MAROCCO – Dopo l’Ucraina, i destini della Fifa e del randagismo si intrecciano. In occasione della visita di alcuni delegati della Federazione calcistica nella regione di Taghazout, un piccolo villaggio di pescatori a pochi chilometri da Agadir, per controllare l’adeguatezza del territorio ad ospitare i mondiali di calcio 2026, è in atto un vero e proprio sterminio di cani randagi da parte dello Stato. “A Taghazout da lunedì non c’è più nessun cane. Uomini armati e gendarmi sono arrivati di notte con dei camioncini. Pagando ragazzini per sapere dove si nascondevano i cani ne hanno poi uccisi a decine fucilandoli o acciuffandoli con delle reti e trasportandoli per ucciderli da un’altra parte”, spiega Lorenzo Niccolini, istruttore cinofilo formatosi alla SIUA di Bologna.
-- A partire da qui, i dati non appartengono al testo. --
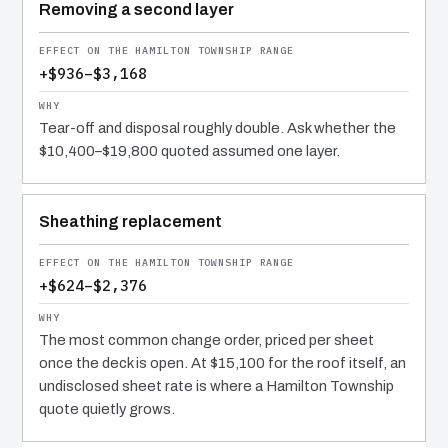
Removing a second layer
+$936–$3,168
Tear-off and disposal roughly double. Ask whether the
$10,400–$19,800 quoted assumed one layer.
Sheathing replacement
+$624–$2,376
The most common change order, priced per sheet
once the deck is open. At $15,100 for the roof itself, an
undisclosed sheet rate is where a Hamilton Township
quote quietly grows.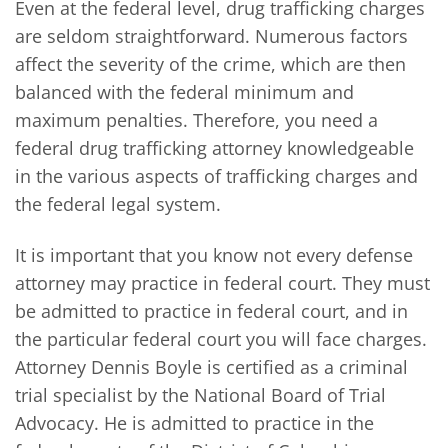
Even at the federal level, drug trafficking charges
are seldom straightforward. Numerous factors
affect the severity of the crime, which are then
balanced with the federal minimum and
maximum penalties. Therefore, you need a
federal drug trafficking attorney knowledgeable
in the various aspects of trafficking charges and
the federal legal system.
It is important that you know not every defense
attorney may practice in federal court. They must
be admitted to practice in federal court, and in
the particular federal court you will face charges.
Attorney Dennis Boyle is certified as a criminal
trial specialist by the National Board of Trial
Advocacy. He is admitted to practice in the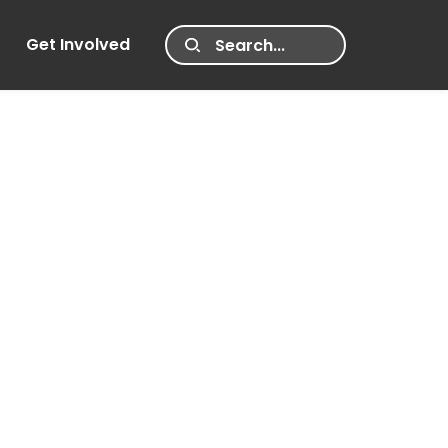
Get Involved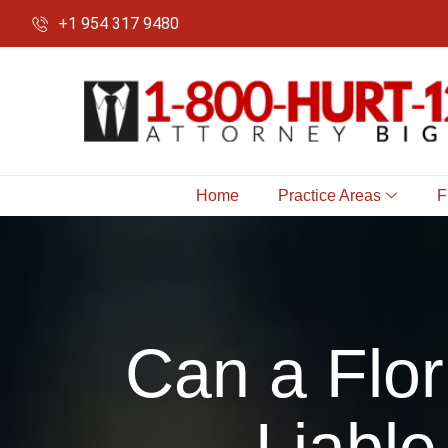
+1 954 317 9480
Home
Practice Areas
F
Can a Flor
Liable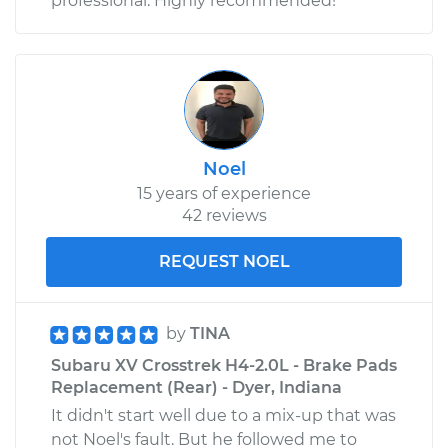
professional. Highly recommended!
Noel
15 years of experience
42 reviews
REQUEST NOEL
by
TINA
Subaru XV Crosstrek H4-2.0L - Brake Pads
Replacement (Rear) - Dyer, Indiana
It didn't start well due to a mix-up that was
not Noel's fault. But he followed me to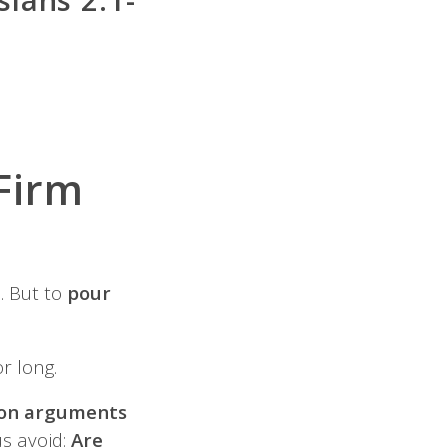
Firm
. But to
pour
r long.
n arguments
us avoid:
Are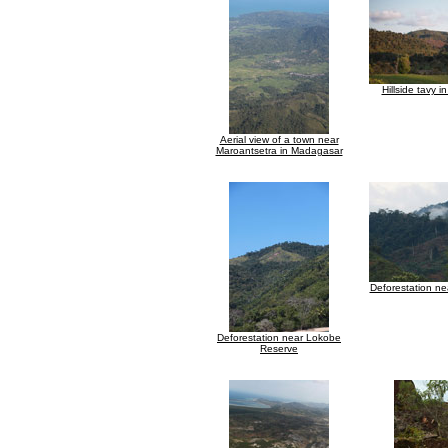
Hillside tavy 
Aerial view of a town near
Maroantsetra in Madagasar
Deforestation n
Deforestation near Lokobe
Reserve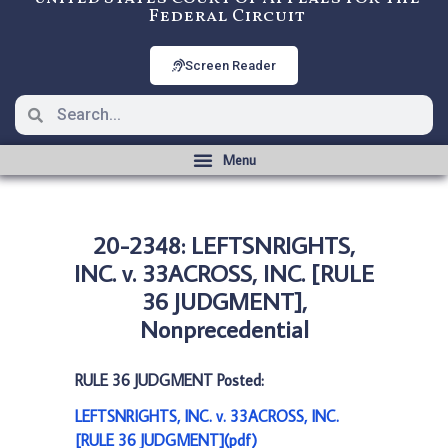
Federal Circuit
Screen Reader
20-2348: LEFTSNRIGHTS,
INC. v. 33ACROSS, INC. [RULE
36 JUDGMENT],
Nonprecedential
RULE 36 JUDGMENT Posted:
LEFTSNRIGHTS, INC. v. 33ACROSS, INC.
[RULE 36 JUDGMENT](pdf)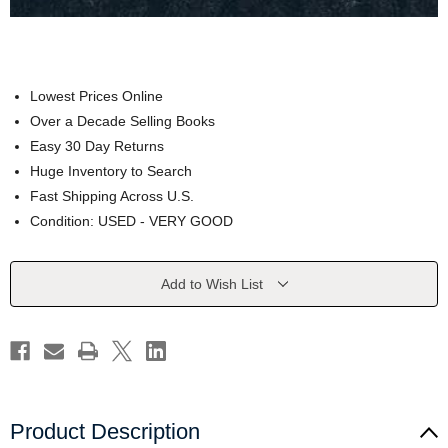
Lowest Prices Online
Over a Decade Selling Books
Easy 30 Day Returns
Huge Inventory to Search
Fast Shipping Across U.S.
Condition: USED - VERY GOOD
Current
Add to Wish List
Stock:
Product Description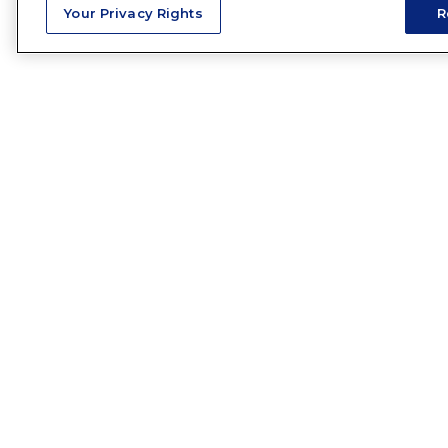
Your Privacy Rights
R
HAVE 
Name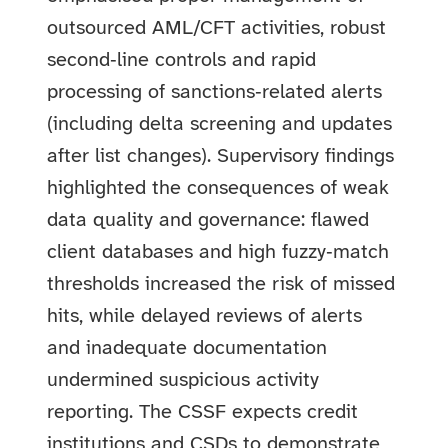
outsourced AML/CFT activities, robust
second‑line controls and rapid
processing of sanctions‑related alerts
(including delta screening and updates
after list changes). Supervisory findings
highlighted the consequences of weak
data quality and governance: flawed
client databases and high fuzzy‑match
thresholds increased the risk of missed
hits, while delayed reviews of alerts
and inadequate documentation
undermined suspicious activity
reporting. The CSSF expects credit
institutions and CSDs to demonstrate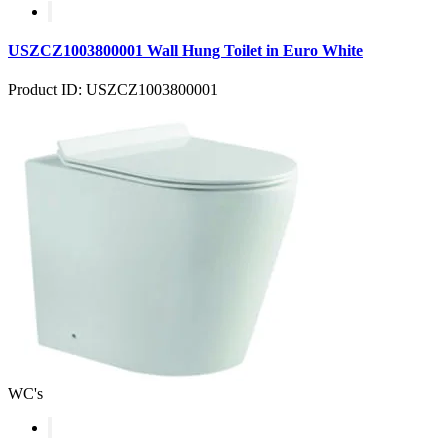
USZCZ1003800001 Wall Hung Toilet in Euro White
Product ID: USZCZ1003800001
WC's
“Da queste parti i cani non sono molto tollerati, anzi”, prosegue Niccolini. “Mentre il gatto è quasi sacro, soprattutto perché mangia i topi, e altri animali vivono, almeno fino al giorno della loro uccisione a fini alimentari, liberi di pascolare dal momento che non ci sono allevamenti di tipo intensivo, il cane è generalmente bandito. Quando passa il re in parata, ad esempio, anche all’associazione Le Coeur sur la patte è stato ordinato di raccoglierli tutti e renderli invisibili agli occhi del sovrano”.
La situazione, tuttavia, appare pressocché contraddittoria. Se si mette in luce il fatto che la zona di Agadir vive un grande momento di rilancio turistico, anche di lusso, non sostenuto tuttavia da una sufficiente organizzazione di smaltimento di rifiuti, si ben capisce sia facile per i randagi sfamarsi, vivere e procreare, accrescendo sempre di più il problema.
Niccolini e altri educatori SIUA si sono messi all’opera per affrontare la situazione di Taghazout. Da quattro anni, forniscono aiuto all’associazione locale marocchina in merito alla sterilizzazione, alle vaccinazioni e alle cure, come ad un’educazione minima dei randagi. “Se conosci l’etologia dei cani nell’ambiente rendi la convivenza con la popolazione il più serena possibile”, sottolinea Niccolini. “Ora andare avanti non è facile. Hanno ucciso anche Shonik il cane simbolo del nostro progetto e che si può vedere nella nostra pagina Facebook. Era rispettato da tutti, ed era stato adottato da un pescatore. Gli abitanti del villaggio lo adoravano e lo chiamavano “wasir”. Ci ha guidato nelle perlustrazioni ed era spesso nella piazza centrale. Sarà sicuramente stato il primo ad accogliere i suoi carnefici. La sua bontà e la sua fiducia verso l’uomo lo hanno condannato alla morte”.